Reaching out to accept the glass of lemonade, Grandpa's hand trembled not only from his age but because he was speaking not only from his mind but also his heart.

"Do not prejudge any man because you never know if he is prejudging you."

Finally Grandpa's voice trailed back to normal and with a deep sigh he said my final memory of another life, except for this one I was crouched in a dark closet in the dead of winter. We could hear the clicking of the soldiers boots as they systematically searched house-to-house for anyone who was not considered part of their supreme white race.

I, as a very small child, was too young to understand why the word "Jew" brought out so much hatred among these people. Where my father and mother used the word with gentleness and kindness, some of my fellow playmates now used the word to taunt and humiliate us. Suddenly, the door was yanked open and we stood face-to-face with the soldiers, some of whom we, not so long ago, called friend.

Many years of torment and persecution had left my father, once a very strong but gentle man, down on his knees begging for mercy for his family. Unrelenting, the soldiers dragged me away from my family, never to feel the warmth of my mother's arms again.
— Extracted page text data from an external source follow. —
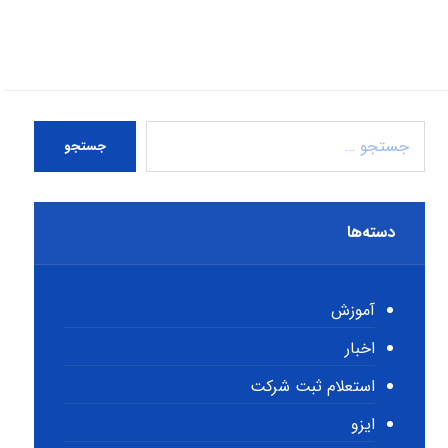
جستجو
دسته‌ها
آموزش
اخبار
استعلام ثبت شرکت
ایزو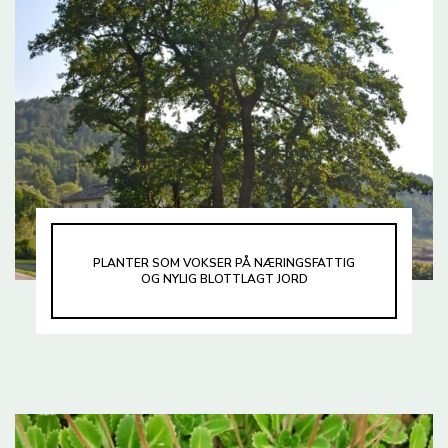
PLANTER SOM VOKSER PÅ NÆRINGSFATTIG
OG NYLIG BLOTTLAGT JORD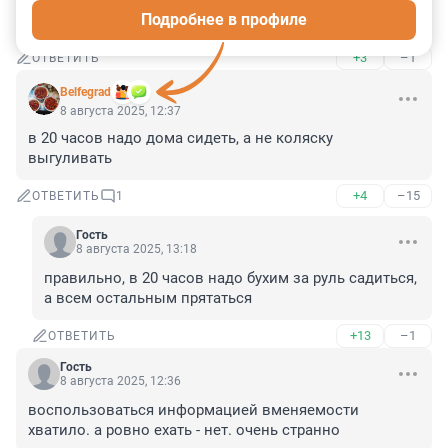
Подробнее в профиле
Что то он рановато начал пятничать
+3
–1
ОТВЕТИТЬ
Belfegrad
8 августа 2025, 12:37
в 20 часов надо дома сидеть, а не коляску 
выгуливать
+4
–15
ОТВЕТИТЬ
1
Гость
8 августа 2025, 13:18
правильно, в 20 часов надо бухим за руль садиться, 
а всем остальным прятаться
+13
–1
ОТВЕТИТЬ
Гость
8 августа 2025, 12:36
воспользоваться информацией вменяемости 
хватило. а ровно ехать - нет. очень странно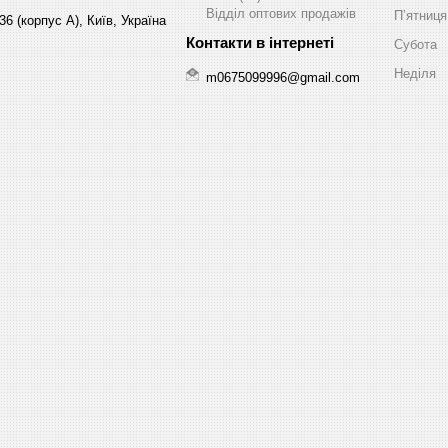
Відділ оптових продажів
Пʼятниця
6 (корпус А), Київ, Україна
Субота
Неділя
m0675099996@gmail.com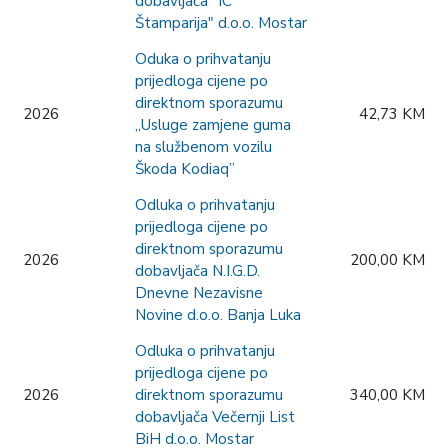
dobavljača "IC
Štamparija" d.o.o. Mostar
Oduka o prihvatanju
prijedloga cijene po
direktnom sporazumu
2026
42,73 KM
„Usluge zamjene guma
na službenom vozilu
Škoda Kodiaq”
Odluka o prihvatanju
prijedloga cijene po
direktnom sporazumu
2026
200,00 KM
dobavljača N.I.G.D.
Dnevne Nezavisne
Novine d.o.o. Banja Luka
Odluka o prihvatanju
prijedloga cijene po
2026
direktnom sporazumu
340,00 KM
dobavljača Večernji List
BiH d.o.o. Mostar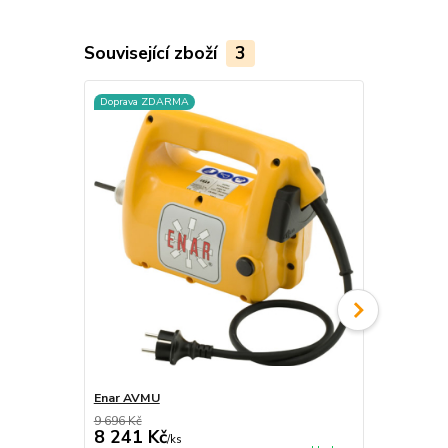
Související zboží
3
Doprava ZDARMA
Doprava ZD
Enar AVMU
Enar DINGO
9 696 Kč
10 993 Kč
8 241 Kč
9 344 Kč
/
ks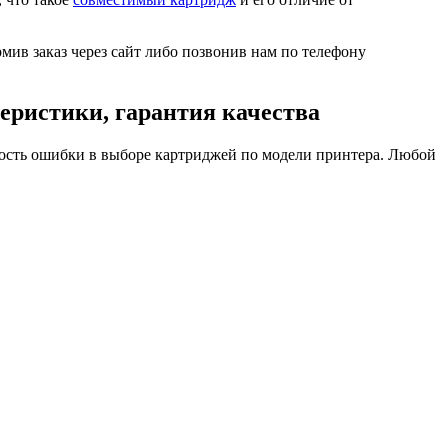
формив заказ через сайт либо позвонив нам по телефону
еристики, гарантия качества
ость ошибки в выборе картриджей по модели принтера. Любой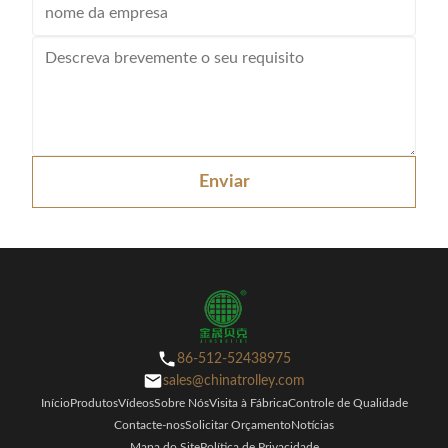
Enviar
86-512-52438975
sales@chinatrolley.com
Início
Produtos
Vídeos
Sobre Nós
Visita à Fábrica
Controle de Qualidade
Contacte-nos
Solicitar Orçamento
Notícias
Mapa do Site
Política de Privacidade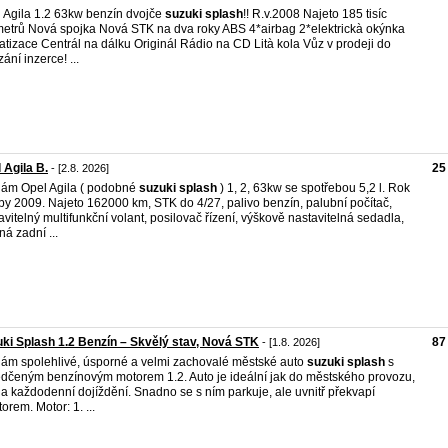
 Agila 1.2 63kw benzín dvojče
suzuki
splash
!! R.v.2008 Najeto 185 tisíc
metrů Nová spojka Nová STK na dva roky ABS 4*airbag 2*elektrickà okýnka
atizace Centrál na dálku Originál Rádio na CD Lità kola Vůz v prodeji do
ání inzerce! ...
 Agila B.
25
- [2.8. 2026]
ám Opel Agila ( podobné
suzuki
splash
) 1, 2, 63kw se spotřebou 5,2 l. Rok
by 2009. Najeto 162000 km, STK do 4/27, palivo benzín, palubní počítač,
avitelný multifunkční volant, posilovač řízení, výškově nastavitelná sedadla,
ná zadní ...
ki Splash 1.2 Benzín – Skvělý stav, Nová STK
87
- [1.8. 2026]
ám spolehlivé, úsporné a velmi zachovalé městské auto
suzuki
splash
s
dčeným benzínovým motorem 1.2. Auto je ideální jak do městského provozu,
na každodenní dojíždění. Snadno se s ním parkuje, ale uvnitř překvapí
orem. Motor: 1. ...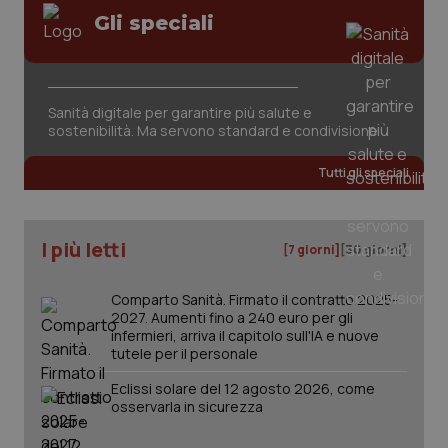
Gli speciali
Sanità digitale per garantire più salute e
sostenibilità. Ma servono standard e condivisione
Tutti gli speciali
PHPSESSID
Sessio
PHP.net
www.quotidianosanita.it
I più letti
[7 giorni]
[30 giorni]
Comparto Sanità. Firmato il contratto 2025-
2027. Aumenti fino a 240 euro per gli
infermieri, arriva il capitolo sull'IA e nuove
tutele per il personale
Eclissi solare del 12 agosto 2026, come
osservarla in sicurezza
Herded into a very large truck I looked around and saw the despair in the eyes of the children my age and I felt the weight of the world upon my tiny shoulders. After what seemed like a eternity the truck stopped in a compound surrounded by a tall barbed-wire fence. Ordered into the showers by soldiers with faces but no names, our young minds could not conceive the cruelty and savagery that was about to happen.

"Clean up" we were ordered by the soldiers who had suddenly disappeared from sight. Trembling from not only fear but weariness we turned on the water to the showers but, the only thing that came out was the sweet smell of gas that quickly made breathing almost impossible. As I heard the final screaming of many children in agony ringing in my ears I looked one final time to heaven and asked "WHY?"

Barely above a whisper my Grandpa held me close and said "Man has always made up prejudice from fear of that which he doesn't understand, but with children like you maybe someday a person will only have to live one life to find peace."